Recirculation

[adityap707]

Can anybody explain clearly the phenomenon of Suction recirculation and discharge recirculation in a centrifugal pump?
Also, the effects of these and how to overcome these phenomenon?

Regards,
Aditya

 

[dcasto]

I guess you are talking internal splippage of the fluids. These are from the mechanical fit of the impeller/difusser or case.

Some times there will be an internal passage to allow high pressure fluid to be sent to the suction end and that high pressure fluid will be used to apply force on the shaft to counter balance the trust created from high pressure on one and and low on the other, each acting on about the same physical amount of area, causeing a force on the shaft.

Whew?

 

[Valvecrazy]

Sometimes a recirculating line is used from the discharge side of the pump to the suction. Especially with hot water, a certain amount of flow, recirculating or going downstream, is needed to maintain the cooling for the pump and seal. Without some water being let out downstream, the recirculating line will continue recirculating the same water, until a critical temperature is reached and the pump will fail. Recirculating lines are usually used to maintain a certain flow for cooling, for a short amount of time, when the discharge from the pump is temporarily lessened or shut off.

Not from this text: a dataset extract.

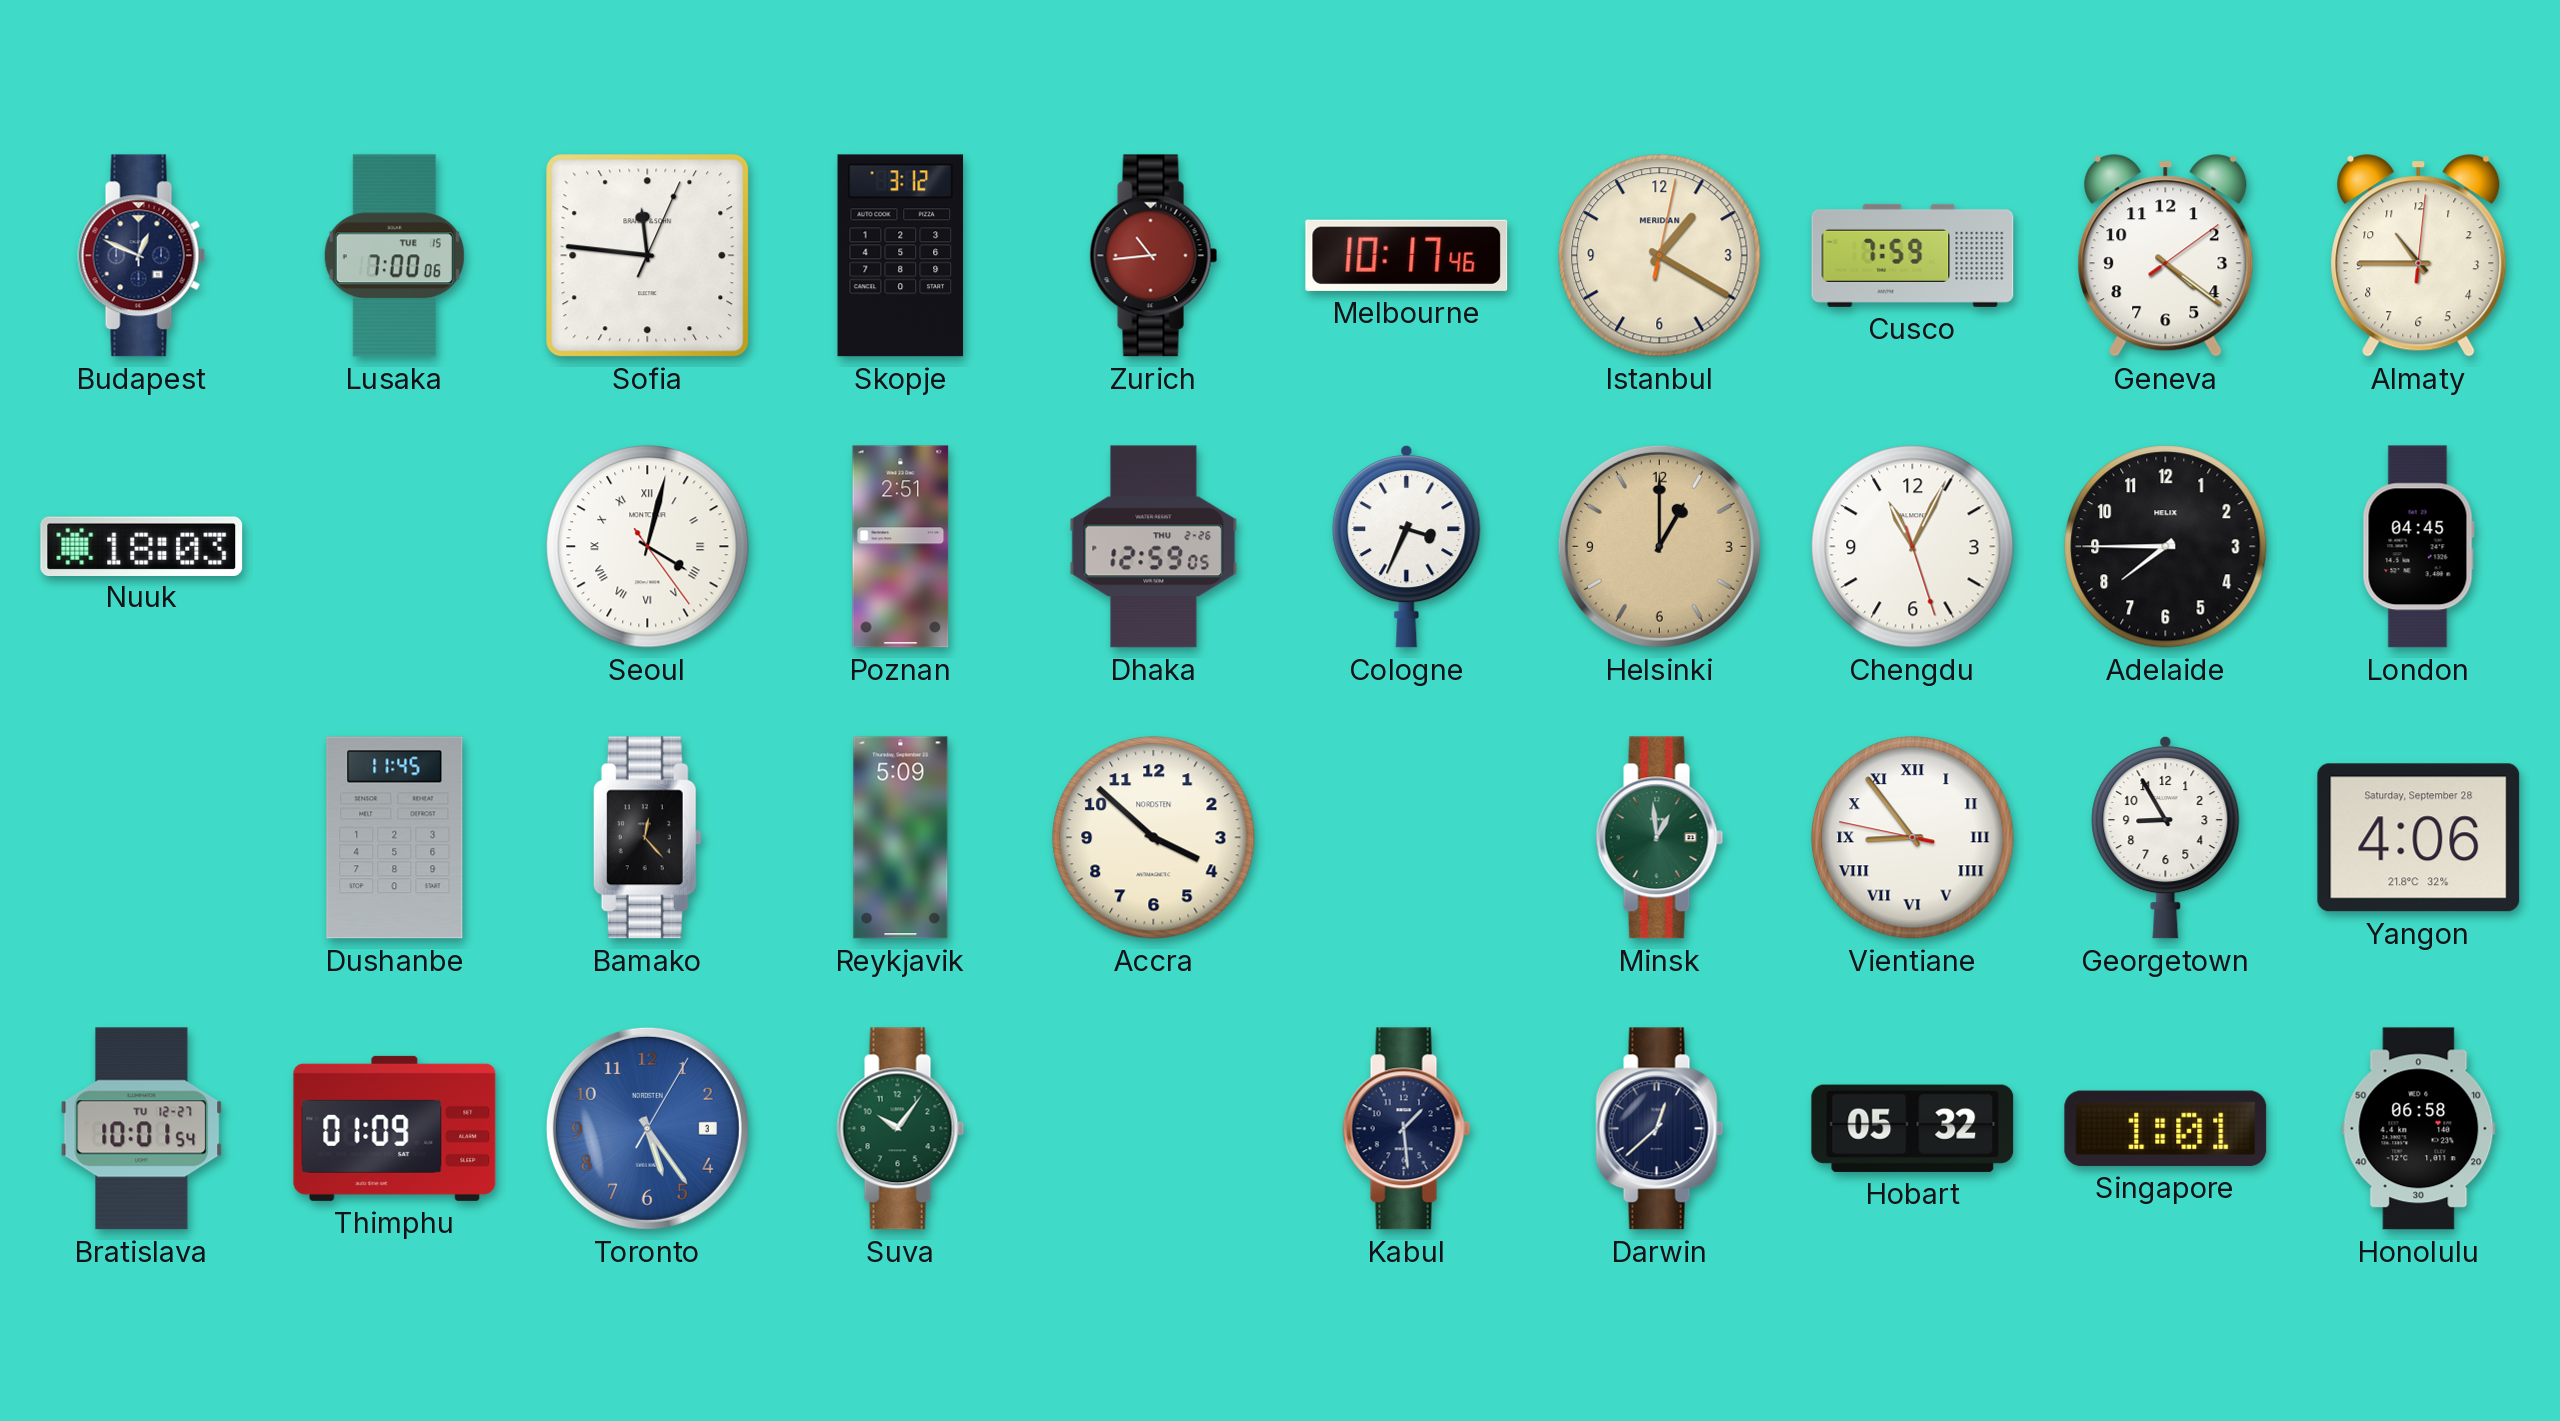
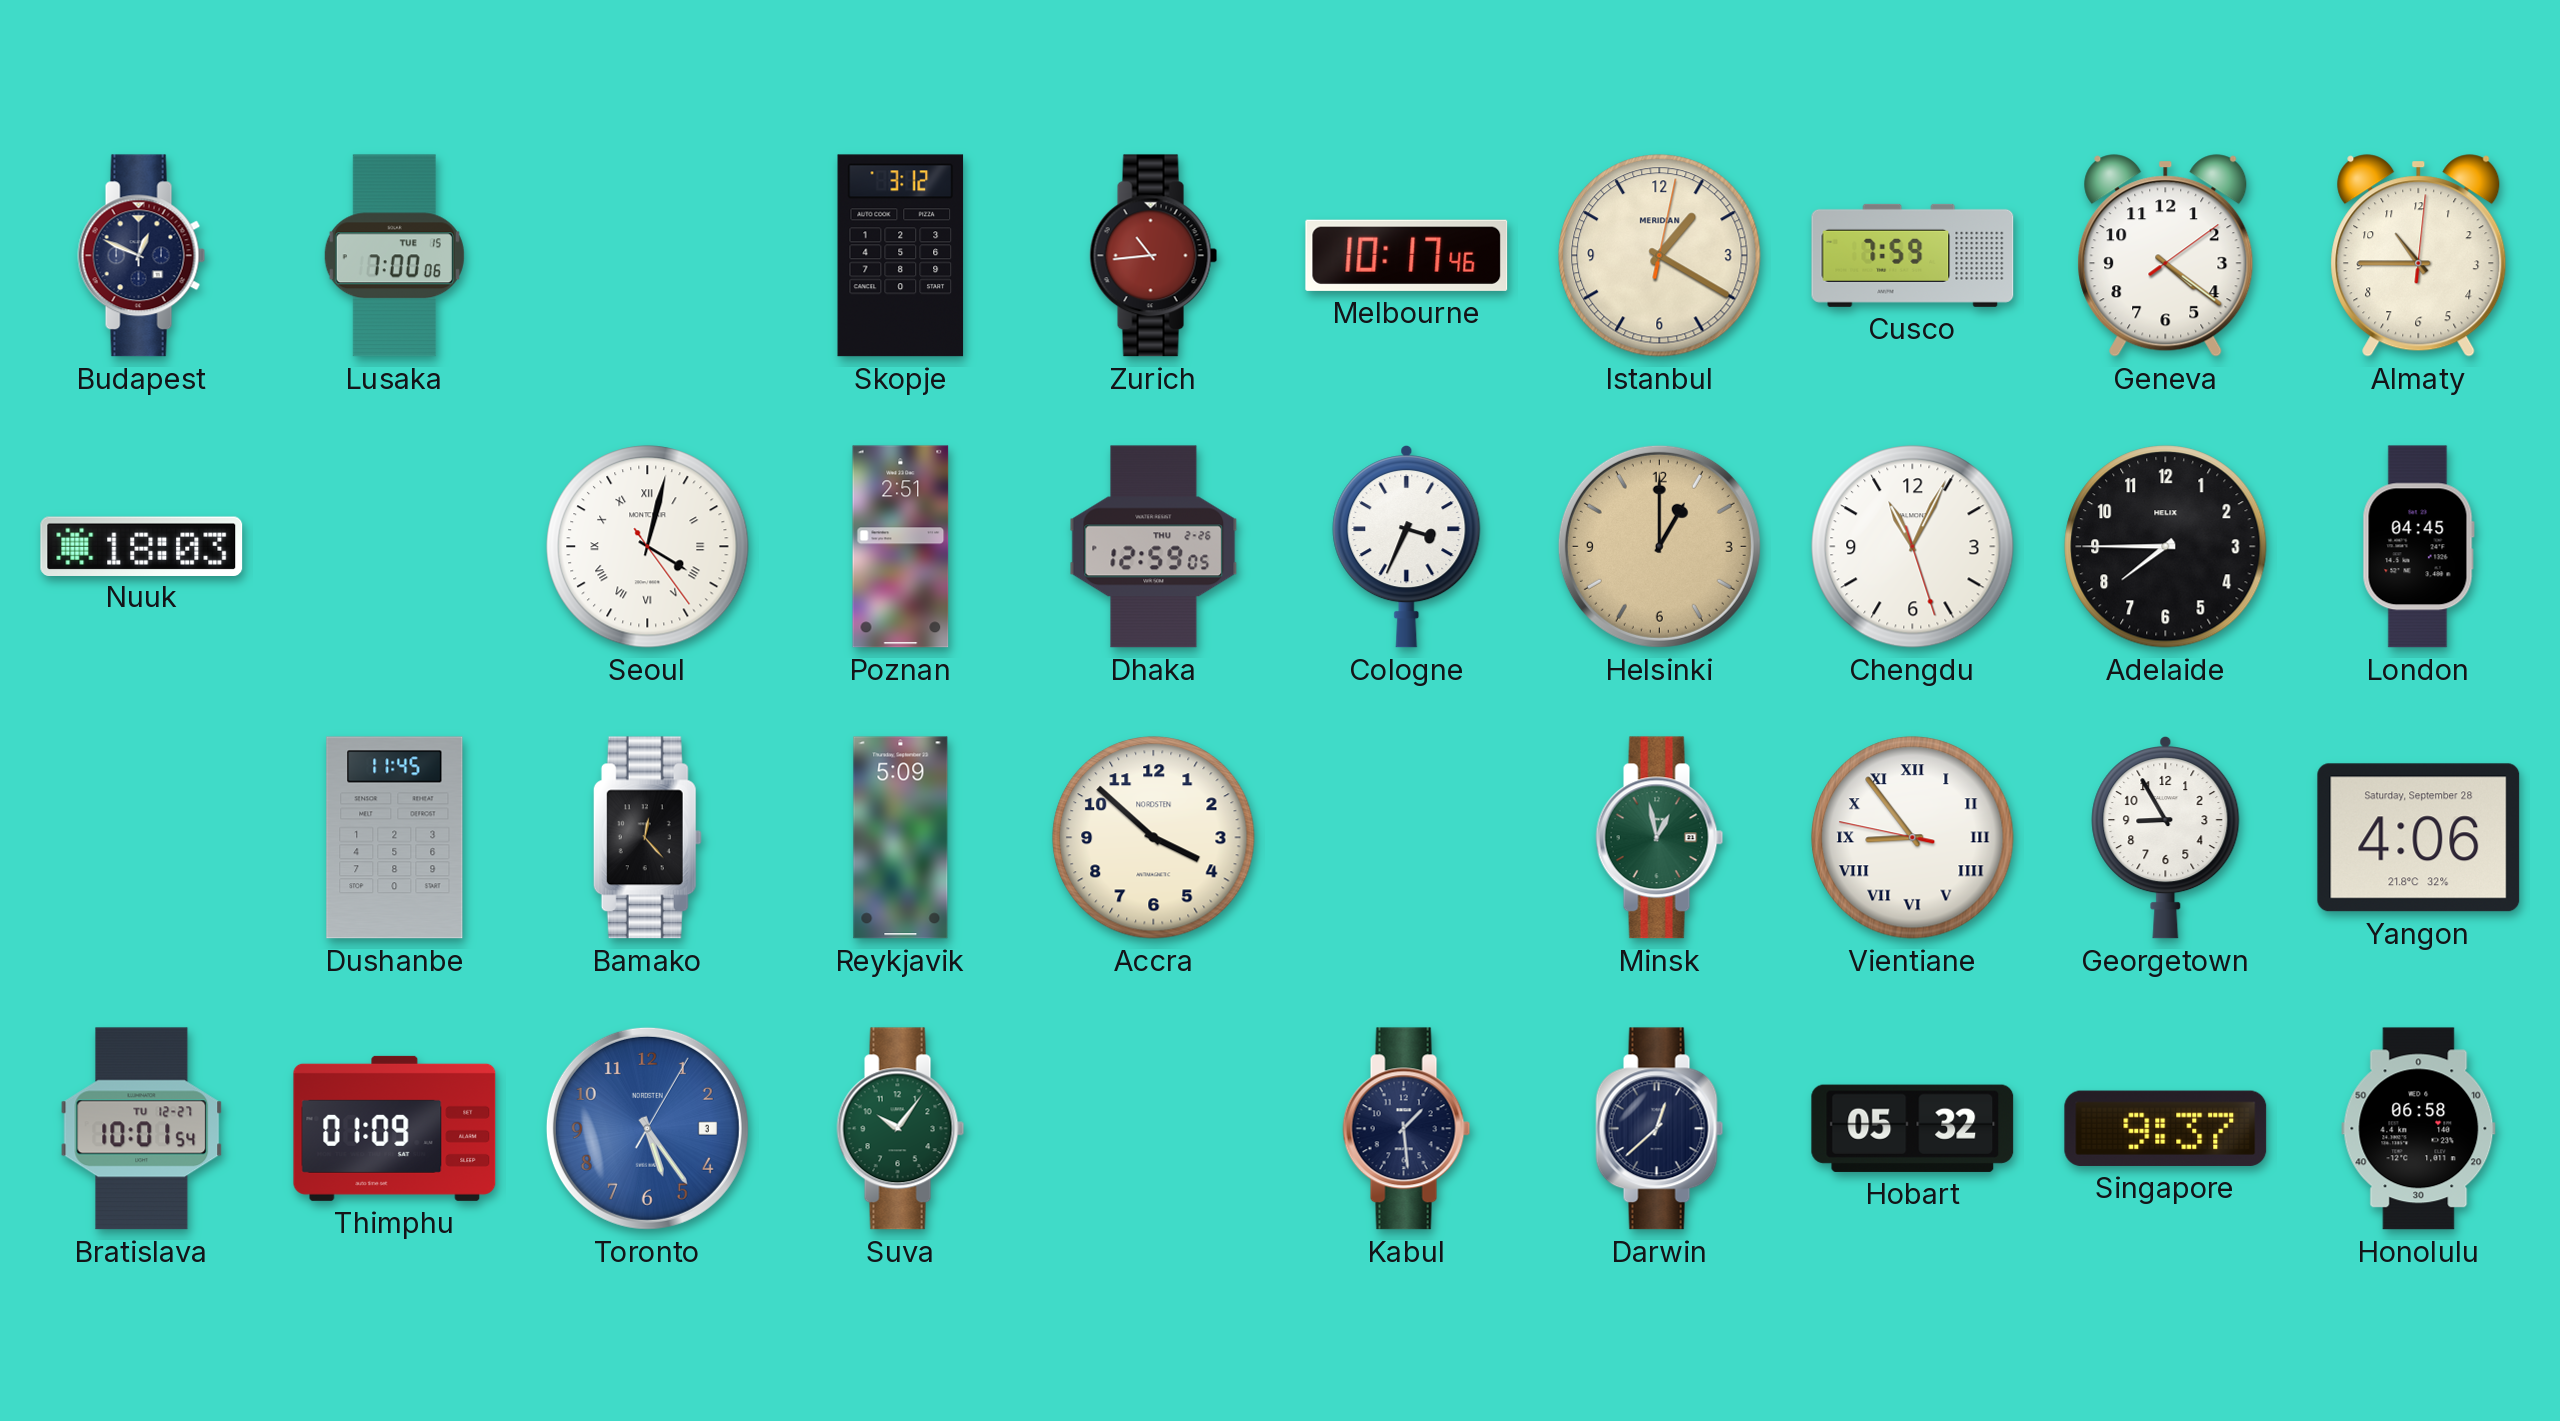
Sofia: 11:46 -> none
Minsk: 12:59 -> 12:58
Singapore: 1:01 -> 9:37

Recirculation within the pump itself, is a different thing. There is some recirculating form the discharge of the impeller back to the eye of the impeller. Some flow slips between the impeller and the wear ring, (high pressure side to low pressure side) and re-enters the eye of the impeller. This is dependant on the clearance between the impeller and the wear ring. This clearance becomes larger, and recirculation increases, as the impeller and the wear ring wear down over time.

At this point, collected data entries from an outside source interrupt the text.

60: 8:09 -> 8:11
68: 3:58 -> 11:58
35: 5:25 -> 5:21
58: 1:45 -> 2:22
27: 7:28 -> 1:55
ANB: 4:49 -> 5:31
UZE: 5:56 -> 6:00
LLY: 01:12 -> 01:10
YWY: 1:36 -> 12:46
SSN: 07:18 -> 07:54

There is also recirculation within the impeller. As the discharge flow is lessened, flow within the impeller also lessens. When there is very little flow through the impeller, some of the fluid will just bounce around in certain pockets and eddies, and stay inside the impeller.

Both of these kinds of recirculation will cause cavitation like wear on the impeller. The worm hole effect you see, will be in different areas of the impeller, depending on the type of recirculation.

Sufficient flow is usually the best way to reduce recirculation. When pumping cool water, very little flow is required to prevent excessive recirculation. You must maintain enough flow so that the temperature of the water does not increase very much. The higher the temperature, the worse the cavitation like wear. Except for some really large pumps, recirculation at fairly low flow rates are usually not much of a problem.

Large pumps or small, if recirculation is a problem, impellers of higher tensile strength will resist the wear better.

 

[pumpking]

Moving on from here a bit, you then look at the Impeller design, Shrouded/closed Impellers, Semi open Impellers and fully open Impellers.

Shrouded Impellers just have a front (and rear on large pumps) wear ring of which the clearance governs the recirculation. Also, many will have balance holes to balance the hydraulic axial loads - great for clean non corrosive liqiids, bad for corrosives beacuse as surfaces corrode, clearances increase and so recirculation increases and efficiency decreases.

Semi Open Impellers have a back shroud only, and front face is machined. This Impeller also needs the casing to be machined, the essential dimension being the clearance between both components when assembled - the smaller the better to avoid recirculation and efficiency. The down side of this is the additional machining cost, but can handle solids better. Often installed with adjustment facility to continually tweek clearances and in turn efficiency.

Open Impellers - similar to semi open, best for handling solids, but needs tight clerances on both front and back faces of Impeller - even higher machining costs.



Ash Fenn

http://www.cdrpumps.co.uk

 

[jet1749]

I think he refers to recirculation within and around the impeller vanes due to operating at low flow or high flow conditions. This is due to the impeller vane angles being designed around a flow rate envelope. Operating outside of these flowrates produces a stall condition similar to that experienced by aircraft wings when the angle of attack is too steep for airflow over the wing.

 

[hbw]

Internal recirculation occurs when operating at flow rates below the Best Efficiency Point. They are eddy currents and represent ineffiency.

The way to avoid internal recirculation is to operate at BEP.

 

[bk19702]

Suction specific speed will impact the propensity for re-circulation as well at lower flow rates. A higher Nss translates to a larger impeller eye; at lower flow rates the fluid flow into the vane inlet can become extremely turbulent, and re-circulation occurs.

 

[Artisi]

Suction and discharge recirculation are a fact of life if operating away from BEP and to answer the main question of "how to overcome these phenomena" - simple answer operate at BEP or very near to it, there is no other way to overcome internal recirculation.

 

[MJCronin]

giddyyap...

"Pump Handbook" --Impeller design section

http://www.amazon.com/Pump-Handbook-Igor-J-Karassik/dp/0070340323

-MJC

 

[25362]

Chapter 9 of Centrifugal Pump User's Handbook: Problems and Solutions by Sam Yedidiah (Chapman and Hall) deals with the subject of Recirculation.